Visitors crowded around it. It was a futuristic super-sports car featuring swing doors. Customers started sending blank cheques to purchase one. But the C 111 was not for sale. Only twelve such cars were built in 1969 and 1970.

Mercedes-Benz C 111 (5)

It came to test the rotary piston engine on a principle developed by Felix Wankel. A three-rotor Wankel engine powered the car and developed 280 horsepower. The variant displayed one year later in Geneva came with a four-rotor engine and 350 horsepower.

It turned out that the rotary engine had a fuel consumption and emissions about 50% higher than a V-engine with the same cubic capacity.
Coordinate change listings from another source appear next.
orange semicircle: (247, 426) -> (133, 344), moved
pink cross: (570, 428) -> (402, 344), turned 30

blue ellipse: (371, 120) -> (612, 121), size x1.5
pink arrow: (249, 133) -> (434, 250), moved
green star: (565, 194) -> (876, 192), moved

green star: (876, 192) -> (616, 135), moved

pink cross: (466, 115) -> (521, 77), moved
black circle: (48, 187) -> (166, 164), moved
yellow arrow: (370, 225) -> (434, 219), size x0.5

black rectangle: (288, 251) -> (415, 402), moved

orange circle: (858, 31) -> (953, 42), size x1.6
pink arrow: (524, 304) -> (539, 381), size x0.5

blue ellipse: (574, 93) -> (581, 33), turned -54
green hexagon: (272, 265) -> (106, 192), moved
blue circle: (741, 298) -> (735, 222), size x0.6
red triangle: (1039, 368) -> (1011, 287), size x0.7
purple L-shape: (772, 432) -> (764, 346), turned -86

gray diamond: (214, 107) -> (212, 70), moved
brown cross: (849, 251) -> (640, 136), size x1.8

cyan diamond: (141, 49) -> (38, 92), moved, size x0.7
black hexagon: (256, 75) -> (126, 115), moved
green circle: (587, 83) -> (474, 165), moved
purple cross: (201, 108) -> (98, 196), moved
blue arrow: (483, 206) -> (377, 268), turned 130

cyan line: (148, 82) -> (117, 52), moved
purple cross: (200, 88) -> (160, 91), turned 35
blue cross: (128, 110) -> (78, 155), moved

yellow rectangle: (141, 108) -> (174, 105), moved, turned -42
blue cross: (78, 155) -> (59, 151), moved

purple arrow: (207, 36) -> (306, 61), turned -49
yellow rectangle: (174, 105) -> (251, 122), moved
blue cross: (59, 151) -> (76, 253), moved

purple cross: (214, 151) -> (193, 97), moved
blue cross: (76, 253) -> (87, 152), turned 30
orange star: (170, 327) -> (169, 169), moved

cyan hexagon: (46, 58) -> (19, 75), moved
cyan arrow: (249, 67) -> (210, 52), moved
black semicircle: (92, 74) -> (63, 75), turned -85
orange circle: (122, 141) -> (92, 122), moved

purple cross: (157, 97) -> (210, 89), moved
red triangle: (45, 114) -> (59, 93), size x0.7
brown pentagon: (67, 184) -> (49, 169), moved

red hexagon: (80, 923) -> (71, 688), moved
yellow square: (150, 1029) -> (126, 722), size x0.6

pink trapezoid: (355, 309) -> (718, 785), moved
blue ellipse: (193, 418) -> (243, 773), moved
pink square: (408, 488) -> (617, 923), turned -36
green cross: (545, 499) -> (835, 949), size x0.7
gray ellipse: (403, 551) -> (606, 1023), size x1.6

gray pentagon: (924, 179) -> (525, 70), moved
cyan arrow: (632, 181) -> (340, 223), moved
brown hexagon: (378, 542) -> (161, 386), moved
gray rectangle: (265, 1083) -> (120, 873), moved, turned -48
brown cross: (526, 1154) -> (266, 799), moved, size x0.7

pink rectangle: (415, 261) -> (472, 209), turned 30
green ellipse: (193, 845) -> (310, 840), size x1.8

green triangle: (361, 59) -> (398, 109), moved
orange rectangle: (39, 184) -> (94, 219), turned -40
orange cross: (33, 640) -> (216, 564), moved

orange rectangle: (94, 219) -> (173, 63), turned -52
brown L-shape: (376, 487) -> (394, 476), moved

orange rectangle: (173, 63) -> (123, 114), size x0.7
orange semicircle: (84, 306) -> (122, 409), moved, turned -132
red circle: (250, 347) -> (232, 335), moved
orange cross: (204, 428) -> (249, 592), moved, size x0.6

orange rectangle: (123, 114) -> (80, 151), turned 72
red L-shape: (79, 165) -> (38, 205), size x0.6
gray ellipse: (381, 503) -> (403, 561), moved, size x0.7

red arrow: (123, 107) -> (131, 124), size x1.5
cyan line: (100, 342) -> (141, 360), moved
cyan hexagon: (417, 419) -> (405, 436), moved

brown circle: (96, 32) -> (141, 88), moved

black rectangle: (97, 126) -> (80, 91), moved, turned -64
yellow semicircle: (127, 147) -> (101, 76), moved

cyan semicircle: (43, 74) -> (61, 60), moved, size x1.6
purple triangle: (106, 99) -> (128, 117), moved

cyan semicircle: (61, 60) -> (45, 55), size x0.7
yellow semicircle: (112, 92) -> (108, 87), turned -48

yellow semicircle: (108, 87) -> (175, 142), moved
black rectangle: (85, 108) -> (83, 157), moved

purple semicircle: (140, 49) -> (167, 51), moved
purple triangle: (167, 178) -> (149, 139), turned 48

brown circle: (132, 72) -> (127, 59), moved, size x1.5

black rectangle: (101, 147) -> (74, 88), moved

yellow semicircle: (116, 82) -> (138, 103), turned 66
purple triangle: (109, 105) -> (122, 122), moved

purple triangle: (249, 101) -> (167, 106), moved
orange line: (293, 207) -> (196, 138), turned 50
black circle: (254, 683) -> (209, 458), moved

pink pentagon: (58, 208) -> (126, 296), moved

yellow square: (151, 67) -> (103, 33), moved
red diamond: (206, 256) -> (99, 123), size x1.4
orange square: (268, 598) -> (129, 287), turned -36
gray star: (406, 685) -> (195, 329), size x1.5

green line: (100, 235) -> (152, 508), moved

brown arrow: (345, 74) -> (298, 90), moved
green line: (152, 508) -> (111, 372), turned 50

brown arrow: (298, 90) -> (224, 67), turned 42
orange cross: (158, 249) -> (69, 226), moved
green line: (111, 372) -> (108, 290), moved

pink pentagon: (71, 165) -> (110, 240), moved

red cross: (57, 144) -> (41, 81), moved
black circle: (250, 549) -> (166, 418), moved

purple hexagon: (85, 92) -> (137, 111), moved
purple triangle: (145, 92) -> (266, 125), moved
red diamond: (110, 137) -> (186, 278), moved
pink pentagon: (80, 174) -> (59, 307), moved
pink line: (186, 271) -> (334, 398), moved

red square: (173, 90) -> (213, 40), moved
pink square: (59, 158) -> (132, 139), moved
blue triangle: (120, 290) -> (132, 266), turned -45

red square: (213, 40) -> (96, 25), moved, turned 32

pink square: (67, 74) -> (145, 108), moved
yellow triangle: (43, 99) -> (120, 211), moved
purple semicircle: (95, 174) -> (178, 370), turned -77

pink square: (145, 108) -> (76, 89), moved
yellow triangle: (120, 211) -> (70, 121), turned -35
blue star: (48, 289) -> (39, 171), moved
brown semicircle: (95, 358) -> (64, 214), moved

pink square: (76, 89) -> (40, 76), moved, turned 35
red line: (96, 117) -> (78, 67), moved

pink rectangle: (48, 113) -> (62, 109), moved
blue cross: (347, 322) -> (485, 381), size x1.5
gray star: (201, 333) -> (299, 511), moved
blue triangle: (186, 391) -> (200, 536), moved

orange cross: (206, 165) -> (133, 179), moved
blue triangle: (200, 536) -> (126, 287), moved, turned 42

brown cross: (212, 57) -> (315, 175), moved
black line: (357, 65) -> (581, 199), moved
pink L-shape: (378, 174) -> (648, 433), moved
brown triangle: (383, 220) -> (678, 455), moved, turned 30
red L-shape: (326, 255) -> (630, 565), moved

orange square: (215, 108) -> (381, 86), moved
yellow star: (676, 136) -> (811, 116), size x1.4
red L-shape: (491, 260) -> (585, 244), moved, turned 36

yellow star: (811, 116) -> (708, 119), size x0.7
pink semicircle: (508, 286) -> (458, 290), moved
Major setbacks which led to Mercedes-Benz putting an end to the development of the power unit in the early 1976.

Mercedes-Benz C 111 (9)

The model was under the liability of the head of passenger car development, Rudolf Uhlenhaut, while the project manager was Dr Hans Liebold, head of pre-development. A team led by Joseph Gallitzendörfer drew the fascinating vehicle, while the famous Bruno Sacco coordinated body development. On the 15th of July 1969, the wedge-shaped super-sports car was taken to Hockenheimring.

The C 111 looked odd with its body riveted at the joints and with glass-fiber reinforced plastic body parts. The metallic orange paint finish added dare and took it straight to stardom.

Mercedes-Benz C 111 (4)

Two versions with five-cylinder turbodiesel engines (C 111-II D in 1976 and C 111-III in 1978) were built, as well as the C 111-IV with a V8 petrol engine in 1979. On the high-speed track in Nardò, Italy, the C 111s established numerous new records, one of them the circuit world record with 403.978 km/h by the C 111-IV on 5 May 1979.

2014 was the year the car regained its place in history. Mercedes-Benz Classic restored one of the dream sports cars from their collection. And it was totally drivable, thanks to an M 116 3.5-litre V8 engine.